◆ TASK PROMPT ◆
Using the listing below, set down exactly the lines from the one that contains "Jumat, 30 Januari 2026" through the one that contains "NOS PRINCIPAUX PARTENAIRES", with no pictures.
↓
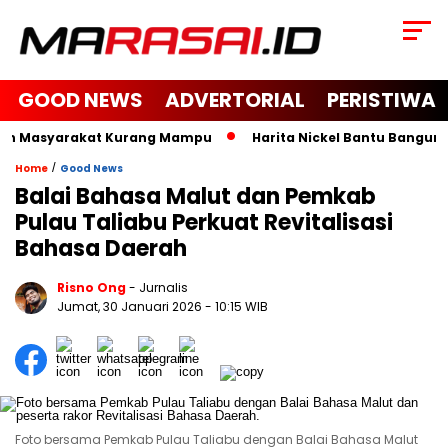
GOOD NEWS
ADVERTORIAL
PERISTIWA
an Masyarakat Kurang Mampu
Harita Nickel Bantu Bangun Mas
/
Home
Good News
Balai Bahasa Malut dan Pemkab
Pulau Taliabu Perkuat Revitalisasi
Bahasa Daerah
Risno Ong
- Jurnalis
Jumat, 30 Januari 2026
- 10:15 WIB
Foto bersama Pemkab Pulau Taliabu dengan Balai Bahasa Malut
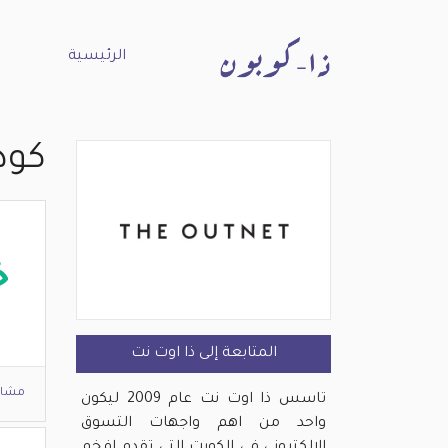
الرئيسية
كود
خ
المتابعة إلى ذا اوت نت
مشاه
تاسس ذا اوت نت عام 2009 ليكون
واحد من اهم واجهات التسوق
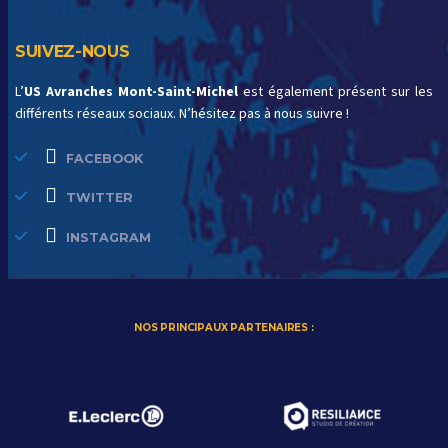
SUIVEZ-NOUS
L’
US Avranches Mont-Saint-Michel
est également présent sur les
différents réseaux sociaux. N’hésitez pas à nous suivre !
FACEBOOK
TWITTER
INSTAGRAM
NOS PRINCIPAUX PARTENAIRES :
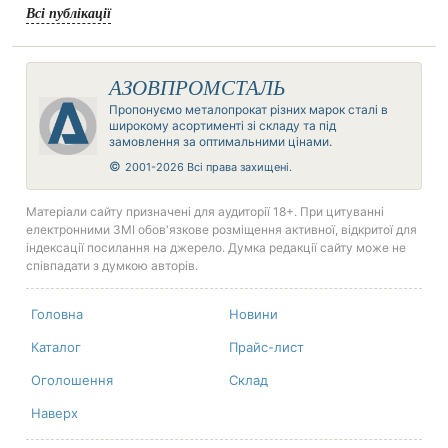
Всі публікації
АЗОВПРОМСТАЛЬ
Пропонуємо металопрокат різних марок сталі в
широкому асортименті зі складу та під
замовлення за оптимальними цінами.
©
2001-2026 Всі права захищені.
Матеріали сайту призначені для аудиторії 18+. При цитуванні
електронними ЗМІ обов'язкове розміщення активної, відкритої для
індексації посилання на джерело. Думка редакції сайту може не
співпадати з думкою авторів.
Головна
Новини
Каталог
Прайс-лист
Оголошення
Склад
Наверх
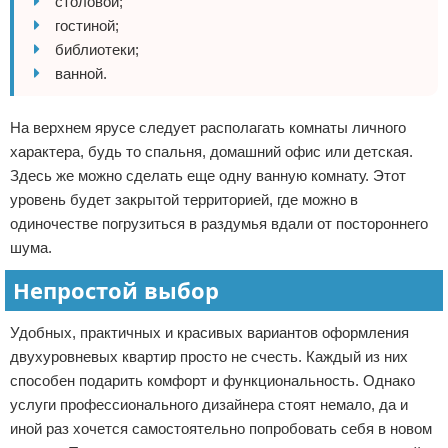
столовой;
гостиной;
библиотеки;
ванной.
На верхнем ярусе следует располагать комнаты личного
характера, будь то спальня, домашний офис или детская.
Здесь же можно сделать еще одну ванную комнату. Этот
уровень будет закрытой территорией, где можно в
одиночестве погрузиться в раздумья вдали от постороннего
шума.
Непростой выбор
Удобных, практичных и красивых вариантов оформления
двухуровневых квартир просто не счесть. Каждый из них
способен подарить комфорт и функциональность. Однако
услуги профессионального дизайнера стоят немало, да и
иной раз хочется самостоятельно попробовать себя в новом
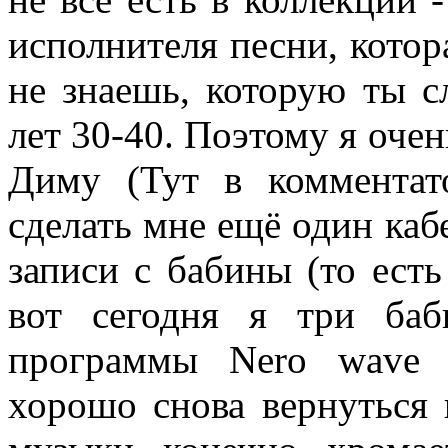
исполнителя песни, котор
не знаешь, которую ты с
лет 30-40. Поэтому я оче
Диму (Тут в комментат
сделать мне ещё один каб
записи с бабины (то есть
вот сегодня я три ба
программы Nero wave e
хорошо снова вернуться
↑
◆ REPLY ◆
Jumat, 30 Januari 2026
- 10:15 WIB
Foto bersama Pemkab Pulau Taliabu dengan Balai Bahasa Malut
الرئيسية
كود
خ
المتابعة إلى ذا اوت نت
مشاه
تاسس ذا اوت نت عام 2009 ليكون
واحد من اهم واجهات التسوق
SUIVEZ-NOUS
L’
US Avranches Mont-Saint-Michel
est également présent sur les
différents réseaux sociaux. N’hésitez pas à nous suivre !
FACEBOOK
TWITTER
INSTAGRAM
NOS PRINCIPAUX PARTENAIRES :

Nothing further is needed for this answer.